How to calculate kl divergence by pytorch 07/01 Update SLTechnology News&Howtos

How to calculate kl divergence by pytorch

2025-07-01 Update From: SLTechnology News&Howtos shulou NAV: SLTechnology News&Howtos > Development >

Shulou(Shulou.com)06/01 Report--

This article will explain in detail how pytorch calculates kl divergence. The editor thinks it is very practical, so I share it with you as a reference. I hope you can get something after reading this article.

cause

Editor accidentally from the pytorch discussion forum to see a problem, kl divergence in TensorFlow and pytorch calculation results are different, usually do not notice, record.
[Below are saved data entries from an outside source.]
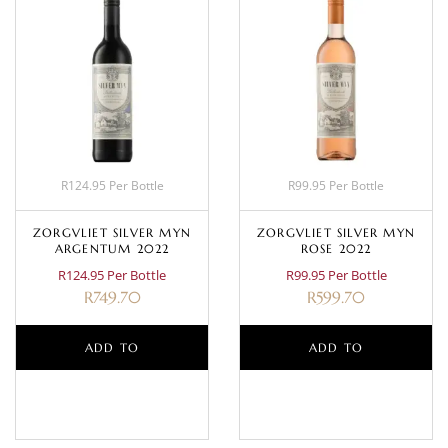
R124.95 Per Bottle
R99.95 Per Bottle
ZORGVLIET SILVER MYN
ZORGVLIET SILVER MYN
ARGENTUM 2022
ROSE 2022
R124.95 Per Bottle
R99.95 Per Bottle
R
749.70
R
599.70
ADD TO
ADD TO
BASKET
BASKET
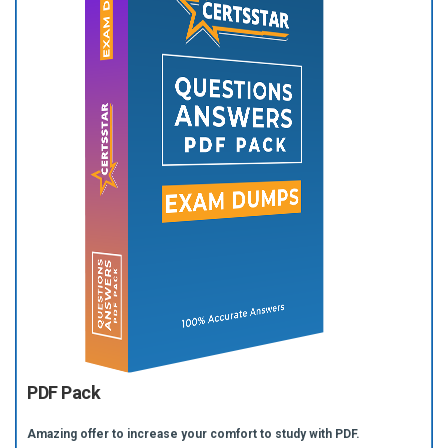
PDF Pack
Amazing offer to increase your comfort to study with PDF.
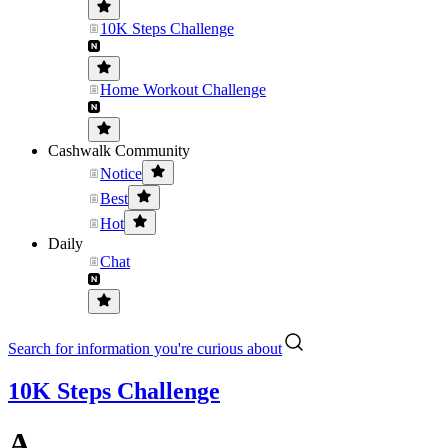
10K Steps Challenge
Home Workout Challenge
Cashwalk Community
Notice
Best
Hot
Daily
Chat
Search for information you're curious about
10K Steps Challenge
A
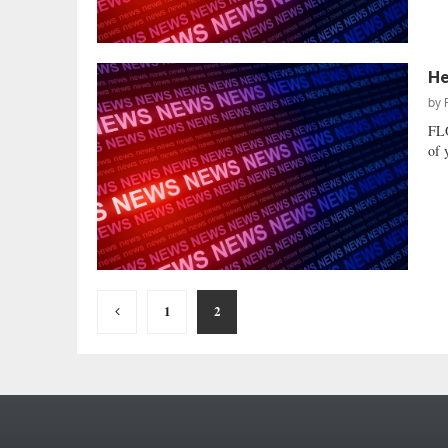
He
by
FL
of 
Posts
1
2
pagination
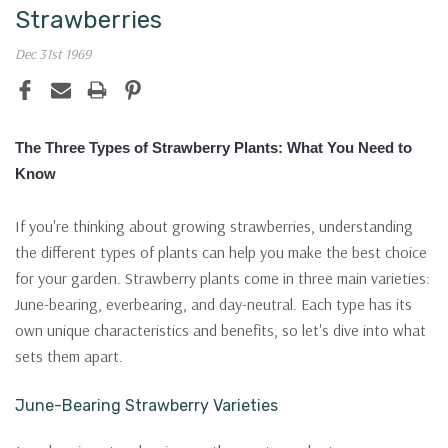
Strawberries
Dec 31st 1969
The Three Types of Strawberry Plants: What You Need to
Know
If you're thinking about growing strawberries, understanding
the different types of plants can help you make the best choice
for your garden. Strawberry plants come in three main varieties:
June-bearing, everbearing, and day-neutral. Each type has its
own unique characteristics and benefits, so let's dive into what
sets them apart.
June-Bearing Strawberry Varieties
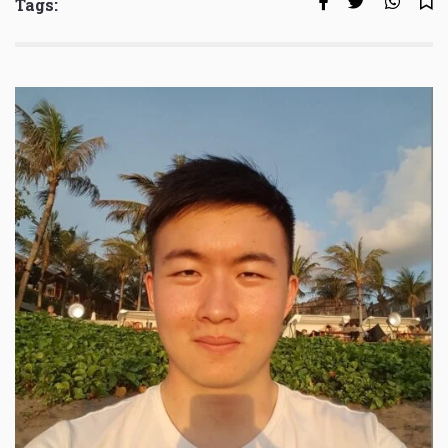
Tags:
Kl divergence introduction

KL divergence (Kullback-Leibler divergence), also known as relative entropy, is a method to describe the difference between two probability distributions P and Q. Calculation formula:

It can be found that the number of elements in P and Q is not equal, only the discrete elements in the two distributions are the same.

Take a simple example:

The two discrete distributions are P and Q respectively.
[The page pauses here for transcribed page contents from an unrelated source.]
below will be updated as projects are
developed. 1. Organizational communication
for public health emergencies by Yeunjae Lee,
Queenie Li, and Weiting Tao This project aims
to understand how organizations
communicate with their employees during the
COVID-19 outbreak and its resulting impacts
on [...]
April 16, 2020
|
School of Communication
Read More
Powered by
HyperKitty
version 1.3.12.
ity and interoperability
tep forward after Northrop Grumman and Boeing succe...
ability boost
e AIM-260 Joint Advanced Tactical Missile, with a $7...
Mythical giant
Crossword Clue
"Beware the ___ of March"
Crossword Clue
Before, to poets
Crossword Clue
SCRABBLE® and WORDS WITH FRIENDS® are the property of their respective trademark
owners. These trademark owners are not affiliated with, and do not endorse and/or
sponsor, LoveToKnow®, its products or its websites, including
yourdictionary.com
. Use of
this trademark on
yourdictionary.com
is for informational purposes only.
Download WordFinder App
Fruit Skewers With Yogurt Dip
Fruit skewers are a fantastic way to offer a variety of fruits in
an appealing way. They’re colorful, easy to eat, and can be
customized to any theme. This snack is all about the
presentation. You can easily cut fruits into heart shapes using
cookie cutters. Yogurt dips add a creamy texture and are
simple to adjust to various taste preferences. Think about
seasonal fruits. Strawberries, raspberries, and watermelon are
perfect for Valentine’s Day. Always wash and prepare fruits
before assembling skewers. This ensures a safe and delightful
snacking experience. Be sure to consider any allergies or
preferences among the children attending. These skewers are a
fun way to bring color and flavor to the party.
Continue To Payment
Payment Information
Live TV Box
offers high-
The distribution of P is {1pm 1pm 2pm 2pm 3}.

The distribution of Q is as follows: {1pm 1pm 1pm 2pm 3pm 3pm 3pm 3}

We find that although the number of elements in the two distributions is different, the number of elements in P is 5 and the number of elements in Q is 10. But all the elements have "1", "2" and "3".

When x = 1, in P distribution, the number of "1" element is 2, so P (x = 1) = 2max 5 = 0.4, in Q distribution, the number of "1" element is 5, so Q (x = 1) = 5max 10 = 0.5

The same principle

When x = 2, P (x = 2) = 2max 5 = 0.4, Q (x = 2) = 1max 10 = 0.1

When x = 3, P (x = 3) = 1max 5 = 0.2, Q (x = 3) = 4max 10 = 0.4

Bring the above probability into the formula:

At this point, the KL divergence of the distribution of two discrete variables is calculated.

Kl_div function in pytorch

There is a function kl_div in pytorch for calculating kl divergence.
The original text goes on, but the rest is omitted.